Exploration
I put my winter clothes back on and packed away my ruck preparing to return to my new snowy home. I looked around the room that I was sure to be spending a lot of time in and looked at Hal.
"You ready? We need to find a home and get stronger"
Hal cocked his head at me and huffed, I could feel him push his feeling of determination at me and a vague sense of Pack? I think.
"You're right buddy, we're stronger together" I said.
I confirmed it was time to go and we disappeared in another shock of ozone and lightning reappearing in a blast of snow. "We landed in a blast of snow, and I grumbled, 'That's gonna get old fast.'"
Another panel appeared in front of me.
[Time Remaining Until Calamity Staging:23 hour, 59 minutes] Enter staging area? Y/N |
"Dam Vero, you aren't leaving me much time to gather myself here. I need to find a place and get settled. Get this portal up so I can start recruiting people.

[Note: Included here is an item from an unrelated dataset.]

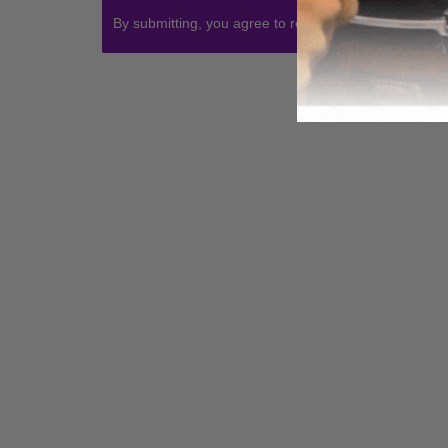
By submitting, you agree to receive communications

Come on Hal, we don't have much time."
Hal cocked his head at me as if saying well lets go.
I confirmed I had everything and set off further into the mountains using my skills as much as possible to ease the way. The snow had paused for the moment as we continued up into the forest and into the massive mountains that split the sky.
Once we got some concealment, I took a knee by a tree and tried to put my senses out to confirm we were alone before continuing. If we ran into that bear—or something worse—we'd be dead.
I strained my senses as much as I could. No idea if it helped or not, but I wasn't willing to take the chance.
Not sensing anything and not finding a reason to delay, I continued on. I moved from tree to tree, old habits taking over as I moved better over the snow. The pack was lighter on my back, and I could feel the increased stats helping me move. The extra health gave me confidence I hadn't had before, but I was starting to think dumping points into that stat long-term might have been the wrong move. I'd never get full use out of it. Figuring out how I wanted to build myself would be a debate for later.
I was leaning toward some kind of crowd controller or debuffer, since I couldn't actually harm anyone directly. It made sense to fully commit to the support role. If I played it right, I could save myself a Brand and still contribute to the people I recruited.
As we walked, Hal took the lead. It was interesting watching the young frost wolf move in his natural environment—his coat blended into the landscape, and his paws found solid snow where I sank in deeper. It was easy to see how he'd become a fearsome predator one day.
I found myself wondering how strong the humans who lived here had to be to survive. To avoid being hunted by things like Hal—or worse—they'd need to be damn tough. They were worth looking into once I had a foothold here. If I could bring them onto my side, it'd give me real momentum. But that wouldn't happen without power of my own first.
Suddenly, Hal froze.
I froze too, dropping behind the tree I was near, barely daring to look toward where Hal's gaze was locked.
His fur stood on end, and he slowly lowered himself to the ground.
I tried to question Hal through Oathsense, but either the skill level was too low or Hal just couldn't form words yet. All I got was a wave of raw, overwhelming fear.
He was trying to hide—but he was shaking. If he kept this up, he wouldn't even be able to run.
I slowly lowered myself into the snow, trying to cover myself without making a sound while keeping one eye on Hal. The whole time, he trembled—hackles raised, muscles locked. Whatever he sensed, it was bad. Real bad.
I pushed reassurance through the bond, tried to will him calm, tried to lend him my strength. It was like slamming into a wall.
So I pushed harder. Gritting my teeth, face reddening with the effort, I bore down on the fear in him—tried to drown it with my will.
The wind died.
Not a breath stirred the branches. Even the snowflakes in the air seemed to hang suspended in place.
Then came the sound.
It was soft at first—so faint I thought I imagined it.. Feminine and broken. Not quite human.
Hal whimpered, pressing himself flat into the snow, his body shaking uncontrollably now.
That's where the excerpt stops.